Menurut Abdullah bin Umar,
tanda-tanda wanita ahli neraka adalah mereka yang tersenyum kala berhadapan dengan suaminya dan berkhianat kala di belakang suaminya.”


Sedangkan Hatim Al Asham menunjukkan tanda-tanda wanita salehah sebagai berikut :
1.Wanita yang cintanya kepada suami, dilandasi atas rasa takut kepada Allah SWT.
2.Wanita yang merasa kaya, lantaran selalu bersikap Qana'ah atau merasa cukup atas pemberian Allah.
3.Perhiasannya adalah dermawan atas harta yang dimilikinya.
4.Ibadahnya adalah melayani suami dengan baik.
5.Cita citanya adalah mempersiapkan diri untuk kematian.


Yang termasuk dosa besar bagi istri adalah, wanita yang bersuami pergi dari rumah tanpa izin suaminya, sekalipun untuk bertaziyah atas kematian orang tuanya. Disebutkan dalam kitab Al Ahya jus II,hal 72 karya Imam Ghazali

“Bahwa ada seorang lelaki bepergian jauh, kemudian berpesan kepada istrinya agar tidak turunh dari atas kebawah, yakni dari rumahnya kerumah orang tuanya. Semasa suaminya pergi,ayah sang istri tiba-tiba sakit.

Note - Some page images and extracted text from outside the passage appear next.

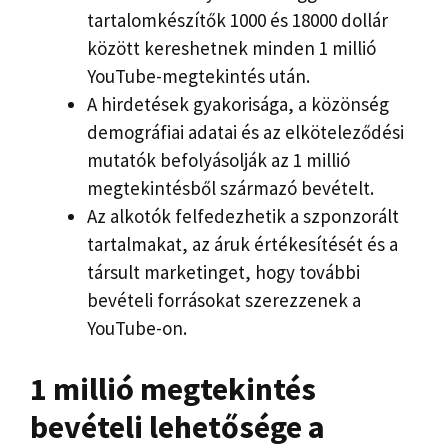
tartalomkészítők 1000 és 18000 dollár
között kereshetnek minden 1 millió
YouTube-megtekintés után.
A hirdetések gyakorisága, a közönség
demográfiai adatai és az elköteleződési
mutatók befolyásolják az 1 millió
megtekintésből származó bevételt.
Az alkotók felfedezhetik a szponzorált
tartalmakat, az áruk értékesítését és a
társult marketinget, hogy további
bevételi forrásokat szerezzenek a
YouTube-on.
1 millió megtekintés
bevételi lehetősége a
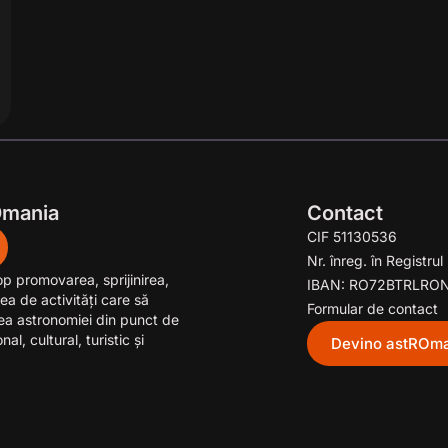
Omania
Contact
CIF 51130536
Nr. înreg. în Registr
op promovarea, sprijinirea,
IBAN: RO72BTRLRO
ea de activităţi care să
Formular de contact
rea astronomiei din punct de
al, cultural, turistic şi
Devino astROma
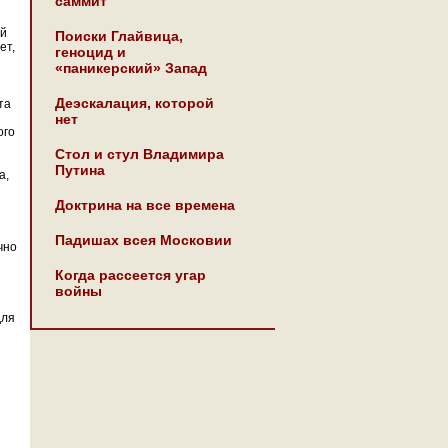
саммит
ой
Поиски Глайвица,
ет,
геноцид и
«паникерский» Запад
Деэскалация, которой
та
нет
ого
Стол и стул Владимира
Путина
а,
Доктрина на все времена
Падишах всея Московии
чно
Когда рассеется угар
войны
для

Kemudian wanita itu mengutus seseorang kepada Rosul untuk meminta izin, kalau dirinya ingin turun sejenak guna menjenguk ayahnya.


Maka Rasulullah saw bersabda “Taatilah Perintah Suamimu Dan Jangan Turun”. Akhirnya ayahnya meninggal. Lalu wanita itu meminta izin lagi kepada Rosulullah untuk di perkenankan turun menyaksikan jenazah ayahnya. Rosulullah pun bersabda “Taatilah suamimu dan jangan turun.” lebih lanjut ayahnya dimakamkan.


Kemudian Rasulullah mengutus seseorang kepada wanita itu untuk menyampaikan pesannya, yakni Allah SWT telah mengampuni ayahnya karena Ketaatan wanita itu terhadap suaminya.